A vez delas: a nova vaga de escritoras portuguesas

Filipa Fonseca Silva, Gabriela Relvas, Helena Magalhães, Madalena Sá Fernandes, Mafalda Santos, Maria Isaac e M. G. Ferrey têm histórias que não acabam e muito para dizer sobre a literatura no feminino.

 

Jane Austen, Virginia Woolf, Florbela Espanca. Mulheres, escritoras, nomes que se destacaram numa época e numa área em que as palavras “mulher” e “escritora” não faziam muito sentido juntas. Ou, pelo menos, não eram a norma. Agora juntemos-lhes estes nomes: Filipa Fonseca Silva, Gabriela Relvas, Helena Magalhães, Madalena Sá Fernandes, Mafalda Santos, Maria Isaac, M. G. Ferrey. Se ainda não os conhece, repita-os várias vezes. São mulheres, escritoras, portuguesas – e começam a conquistar, merecidamente, cada vez mais espaço no mundo da literatura.

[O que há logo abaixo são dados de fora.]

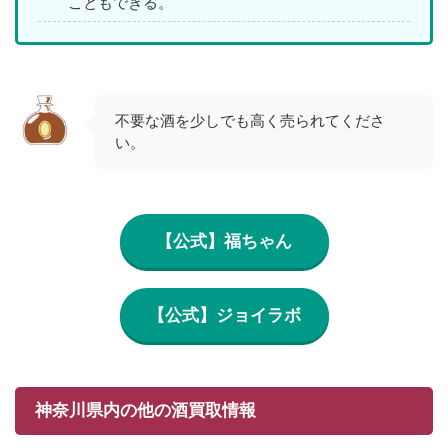
こともできる。
不要な酒を少しでも高く売られてくださ
い。
【公式】福ちゃん
【公式】ジョイラボ
神奈川県内の他の酒買取情報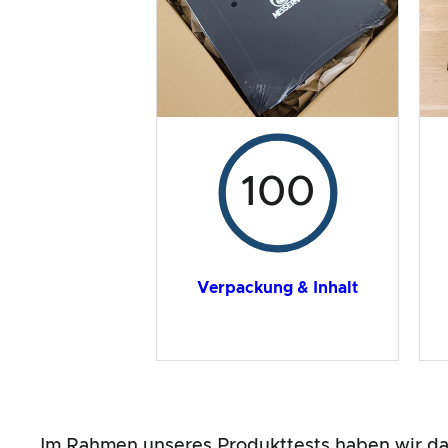
Gesamtergebnis
100
Verpackung & Inhalt
Im Rahmen unseres Produkttests haben wir d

Do romance à distopia, das histórias com detalhes biográficos à ficção científica, elas lutam por um lugar nas prateleiras, mas não entre si. Há um sentimento de união que faz com que conheçam e torçam cada vez mais pelo trabalho umas das outras. Também para isso nasceu recentemente o Clube das Mulheres Escritoras.

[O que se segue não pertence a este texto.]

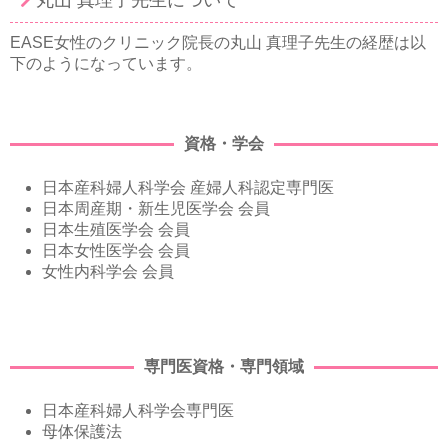
丸山 真理子先生について
EASE女性のクリニック院長の丸山 真理子先生の経歴は以
下のようになっています。
資格・学会
日本産科婦人科学会 産婦人科認定専門医
日本周産期・新生児医学会 会員
日本生殖医学会 会員
日本女性医学会 会員
女性内科学会 会員
専門医資格・専門領域
日本産科婦人科学会専門医
母体保護法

“Criámos um grupo no WhatsApp, fomos acrescentando autoras, uma leva a outra”, explica Filipa Fonseca Silva, que acaba de editar E se eu morrer amanhã?, um romance cheio de sentido de humor com uma protagonista de 79 anos muito ativa sexualmente.

“Queremos ter uma newsletter mensal, falar de lançamentos, partilhar entrevistas e podcasts. É a oportunidade de nos darmos a conhecer e puxarmos umas pelas outras.”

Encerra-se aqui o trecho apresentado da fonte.